# Chirlo - darle un chirlo en la cola



## natasha2000

http://djbuenmozo.blogspot.com/2006/05/chirlo.html

Me he topado con esta página, y no entiendo nada. 

He encontrado la definición de chirlo que dice que es una cicatriz, pero aquí no me encaja para nada... 

Te doy un chirlo en la cola???

Cola me lo puedo imaginar que sería culo... ¿O no?

Pero entonces, hacer una cicatriz en el culo? ¿Y eso de cariño?

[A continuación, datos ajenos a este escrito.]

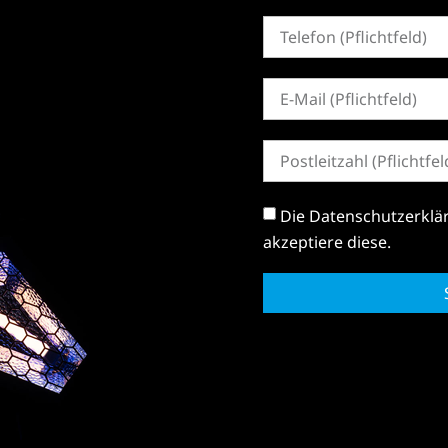
Die
Datenschutzerklä
akzeptiere diese.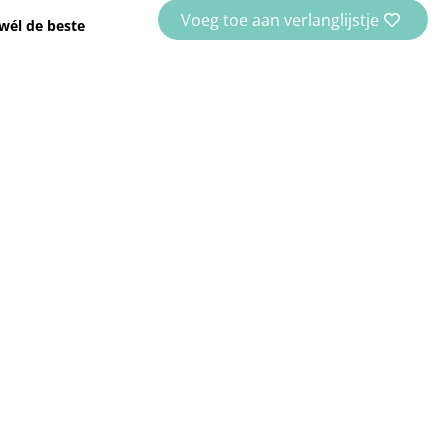
Voeg toe aan verlanglijstje
wél de beste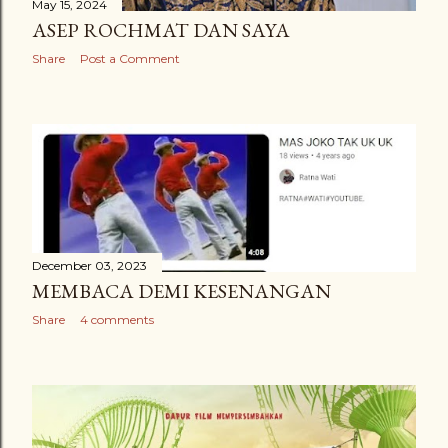
May 15, 2024
ASEP ROCHMAT DAN SAYA
Share
Post a Comment
December 03, 2023
MEMBACA DEMI KESENANGAN
Share
4 comments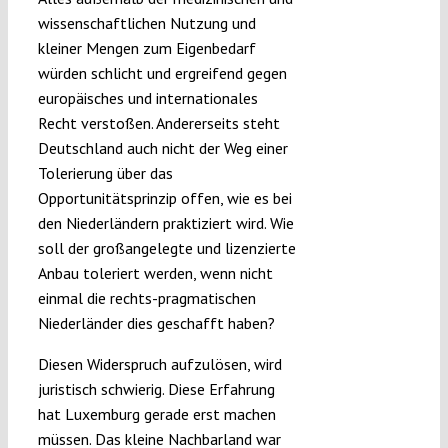
wissenschaftlichen Nutzung und
kleiner Mengen zum Eigenbedarf
würden schlicht und ergreifend gegen
europäisches und internationales
Recht verstoßen. Andererseits steht
Deutschland auch nicht der Weg einer
Tolerierung über das
Opportunitätsprinzip offen, wie es bei
den Niederländern praktiziert wird. Wie
soll der großangelegte und lizenzierte
Anbau toleriert werden, wenn nicht
einmal die rechts-pragmatischen
Niederländer dies geschafft haben?
Diesen Widerspruch aufzulösen, wird
juristisch schwierig. Diese Erfahrung
hat Luxemburg gerade erst machen
müssen. Das kleine Nachbarland war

Muchas gracias por cualqueir información que me pueda aclarar eso...


----------



## Like an Angel

_Chirlo, chás chás_ significa golpe (modificado: esos golpes -suaves- que le duelen más a la madre que al niño ), por lo general se usa ese vocabulario con niños.


----------



## natasha2000

Hola Angelito....
Gracias por tan rápida respuesta...
Sería entonces como se dice en España, cachete?
Pero entonces ¿cola es culo?


----------



## Like an Angel

Sí, perdón, me faltó esa palabrita... sí, sí, cola es culo, suena más dulce a nuestros oídos por eso se usa para reemplazarla.

Y... ¡por nada!


----------



## Like an Angel

Perdón de nuevo, sí, sería lo que en España llaman cachete.


----------



## natasha2000

Muchas gracias, Angel...

Eres un Angel de verdad...


----------



## Like an Angel

¡Por nada natasha2000! Fue un placer


----------



## aleCcowaN

*cola**1**.*(Del lat. vulg. _coda,_ y este del lat. _cauda_).
...
*15.* f. coloq. eufem._ Arg._,_ Col._ y_ Ur._ *trasero* (ǁ nalgas).
...
_Real Academia Española © Todos los derechos reservados_

O sea que "cola" equivale a "culo" sólo en su primera acepción.​


----------



## Calambur

Conozco la expresión, porque aquí es de uso corriente. Lo que no se me ocurre es un sinónimo de "chirlo" ("nalgada" tal vez podría ser, pero por aquí no la entenderían).
¿Alguien sabe alguno?


----------



## Pinairun

CHIRLO. m. Herida larga en la cara, como la que produce la cuchillada. ll Cicatriz que queda después de curada. ll Arg. Azote, latigazo. ll Bofetada, palmada. ll Méx. Desgarrón. 

Saludos


----------



## ManPaisa

Calambur said:


> Conozco la expresión, porque aquí es de uso corriente. Lo que no se me ocurre es un sinónimo de "chirlo" ("nalgada" tal vez podría ser, pero por aquí no la entenderían).
> ¿Alguien sabe alguno?



Por aquí diríamos _*palmadita*_.


----------



## Calambur

Pinairun said:


> CHIRLO. m. Herida larga en la cara, como la que produce la cuchillada. ll Cicatriz que queda después de curada. ll Arg. Azote, latigazo. ll Bofetada, palmada. ll Méx. Desgarrón.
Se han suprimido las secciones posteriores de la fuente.